■ **Task objective**: Repeat the data word for word, excluding every picture.

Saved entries
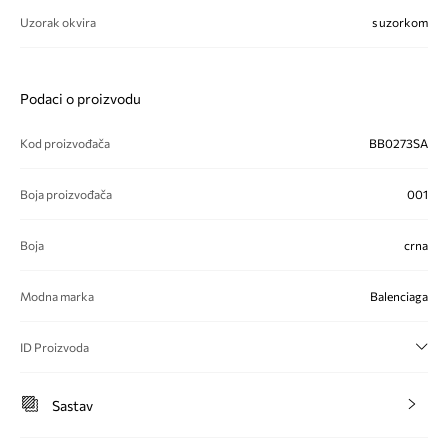
Uzorak okvira
s uzorkom
Podaci o proizvodu
Kod proizvođača
BB0273SA
Boja proizvođača
001
Boja
crna
Modna marka
Balenciaga
ID Proizvoda
Sastav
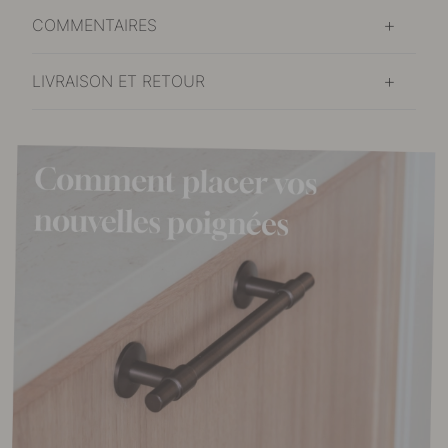
COMMENTAIRES
LIVRAISON ET RETOUR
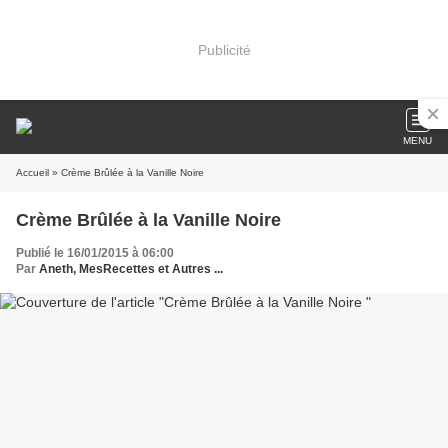
Publicité
MENU
Accueil
» Crème Brûlée à la Vanille Noire
Crème Brûlée à la Vanille Noire
Publié le 16/01/2015 à 06:00
Par
Aneth, MesRecettes et Autres ...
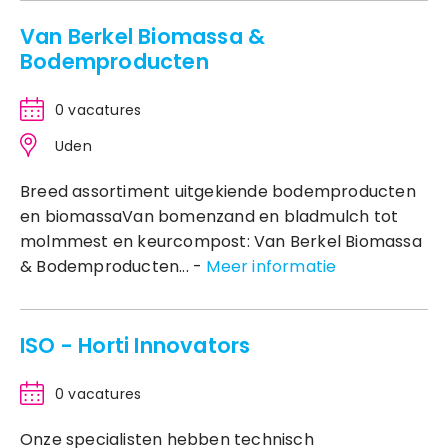
Van Berkel Biomassa &
Bodemproducten
0 vacatures
Uden
Breed assortiment uitgekiende bodemproducten
en biomassaVan bomenzand en bladmulch tot
molmmest en keurcompost: Van Berkel Biomassa
& Bodemproducten... -
Meer informatie
ISO - Horti Innovators
0 vacatures
Onze specialisten hebben technisch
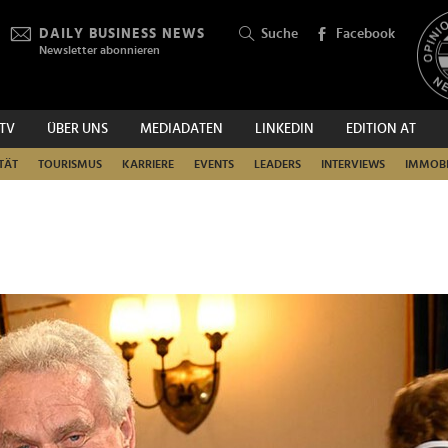
DAILY BUSINESS NEWS
Suche
Facebook
Newsletter abonnieren
.TV
ÜBER UNS
MEDIADATEN
LINKEDIN
EDITION AT
SUCHEN
TÄT
TOURISMUS
KARRIERE
EVENTS
LEADERS
INTERVIEWS
IMMOBI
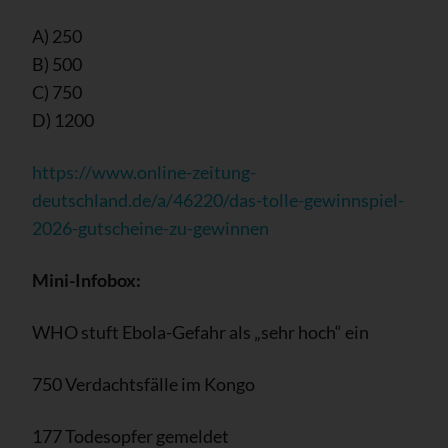
A) 250
B) 500
C) 750
D) 1200
https://www.online-zeitung-
deutschland.de/a/46220/das-tolle-gewinnspiel-
2026-gutscheine-zu-gewinnen
Mini-Infobox:
WHO stuft Ebola-Gefahr als „sehr hoch“ ein
750 Verdachtsfälle im Kongo
177 Todesopfer gemeldet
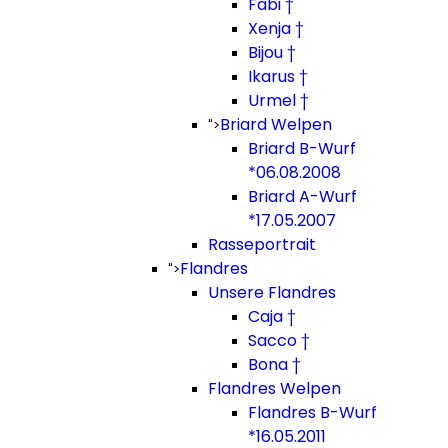
Fabi †
Xenja †
Bijou †
Ikarus †
Urmel †
Briard Welpen
">
Briard B-Wurf
*06.08.2008
Briard A-Wurf
*17.05.2007
Rasseportrait
Flandres
">
Unsere Flandres
Caja †
Sacco †
Bona †
Flandres Welpen
Flandres B-Wurf
*16.05.2011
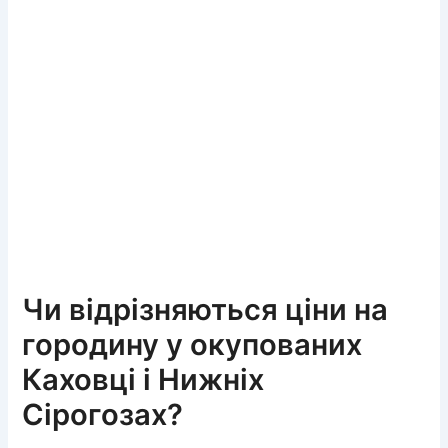
Чи відрізняються ціни на
городину у окупованих
Каховці і Нижніх
Сірогозах?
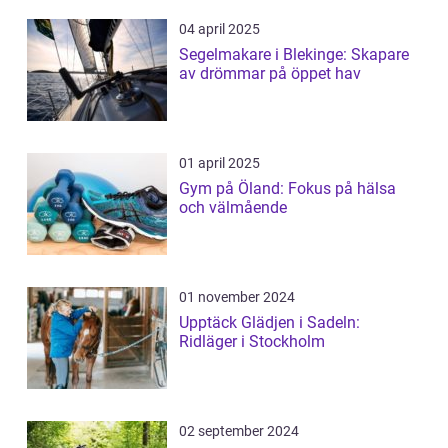
04 april 2025
Segelmakare i Blekinge: Skapare
av drömmar på öppet hav
01 april 2025
Gym på Öland: Fokus på hälsa
och välmående
01 november 2024
Upptäck Glädjen i Sadeln:
Ridläger i Stockholm
02 september 2024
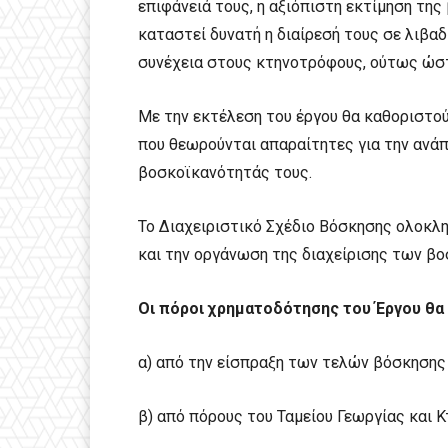
επιφάνειά τους, η αξιόπιστη εκτίμηση της
καταστεί δυνατή η διαίρεσή τους σε λιβαδ
συνέχεια στους κτηνοτρόφους, ούτως ώστε
Με την εκτέλεση του έργου θα καθοριστού
που θεωρούνται απαραίτητες για την ανά
βοσκοϊκανότητάς τους.
Το Διαχειριστικό Σχέδιο Βόσκησης ολοκλ
και την οργάνωση της διαχείρισης των βο
Οι πόροι χρηματοδότησης του Έργου θα
α) από την είσπραξη των τελών βόσκησης
β) από πόρους του Ταμείου Γεωργίας και 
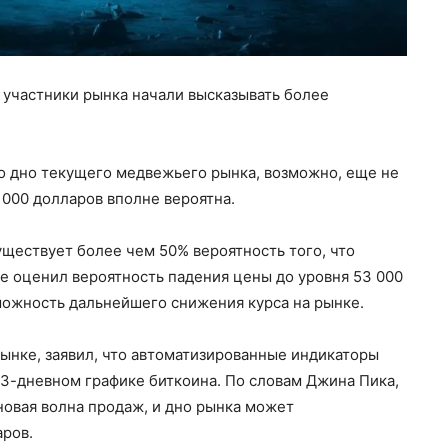
 участники рынка начали высказывать более
о дно текущего медвежьего рынка, возможно, еще не
 000 долларов вполне вероятна.
уществует более чем 50% вероятность того, что
же оценил вероятность падения цены до уровня 53 000
можность дальнейшего снижения курса на рынке.
ынке, заявил, что автоматизированные индикаторы
 3-дневном графике биткоина. По словам Джина Пика,
новая волна продаж, и дно рынка может
аров.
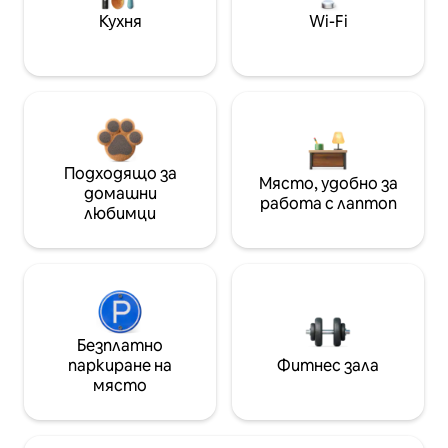
Кухня
Wi-Fi
Подходящо за
Място, удобно за
домашни
работа с лаптоп
любимци
Безплатно
паркиране на
Фитнес зала
място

■ **The answer**:
Uzorak okvira
s uzorkom
Podaci o proizvodu
Kod proizvođača
BB0273SA
Boja proizvođača
001
Boja
crna
Modna marka
Balenciaga
ID Proizvoda
Sastav
COMMENTAIRES
LIVRAISON ET RETOUR
Publicité
MENU
Accueil
» Crème Brûlée à la Vanille Noire
Crème Brûlée à la Vanille Noire
Publié le 16/01/2015 à 06:00
Par
Aneth, MesRecettes et Autres ...
Van Berkel Biomassa &
Bodemproducten
0 vacatures
Uden
Breed assortiment uitgekiende bodemproducten
en biomassaVan bomenzand en bladmulch tot
molmmest en keurcompost: Van Berkel Biomassa
& Bodemproducten... -
Meer informatie
ISO - Horti Innovators
0 vacatures
Onze specialisten hebben technisch
DAILY BUSINESS NEWS
Suche
Facebook
Newsletter abonnieren
.TV
ÜBER UNS
MEDIADATEN
LINKEDIN
EDITION AT
SUCHEN
TÄT
TOURISMUS
KARRIERE
EVENTS
LEADERS
INTERVIEWS
IMMOBI
A) 250
B) 500
C) 750
D) 1200
https://www.online-zeitung-
deutschland.de/a/46220/das-tolle-gewinnspiel-
2026-gutscheine-zu-gewinnen
Mini-Infobox:
WHO stuft Ebola-Gefahr als „sehr hoch“ ein
750 Verdachtsfälle im Kongo
177 Todesopfer gemeldet
Fabi †
Xenja †
Bijou †
Ikarus †
Urmel †
Briard Welpen
">
Briard B-Wurf
*06.08.2008
Briard A-Wurf
*17.05.2007
Rasseportrait
Flandres
">
Unsere Flandres
Caja †
Sacco †
Bona †
Flandres Welpen
Flandres B-Wurf
*16.05.2011
Чи відрізняються ціни на
городину у окупованих
Каховці і Нижніх
Сірогозах?
04 april 2025
Segelmakare i Blekinge: Skapare
av drömmar på öppet hav
01 april 2025
Gym på Öland: Fokus på hälsa
och välmående
01 november 2024
Upptäck Glädjen i Sadeln:
Ridläger i Stockholm
02 september 2024
επιφάνειά τους, η αξιόπιστη εκτίμηση της
καταστεί δυνατή η διαίρεσή τους σε λιβαδ
συνέχεια στους κτηνοτρόφους, ούτως ώστε
Με την εκτέλεση του έργου θα καθοριστού
που θεωρούνται απαραίτητες για την ανά
βοσκοϊκανότητάς τους.
Το Διαχειριστικό Σχέδιο Βόσκησης ολοκλ
και την οργάνωση της διαχείρισης των βο
Οι πόροι χρηματοδότησης του Έργου θα
α) από την είσπραξη των τελών βόσκησης
β) από πόρους του Ταμείου Γεωργίας και 
 участники рынка начали высказывать более
о дно текущего медвежьего рынка, возможно, еще не
 000 долларов вполне вероятна.
уществует более чем 50% вероятность того, что
же оценил вероятность падения цены до уровня 53 000
можность дальнейшего снижения курса на рынке.
ынке, заявил, что автоматизированные индикаторы
 3-дневном графике биткоина. По словам Джина Пика,
новая волна продаж, и дно рынка может
аров.
Кухня
Wi-Fi
Подходящо за
Място, удобно за
домашни
работа с лаптоп
любимци
Безплатно
паркиране на
Фитнес зала
място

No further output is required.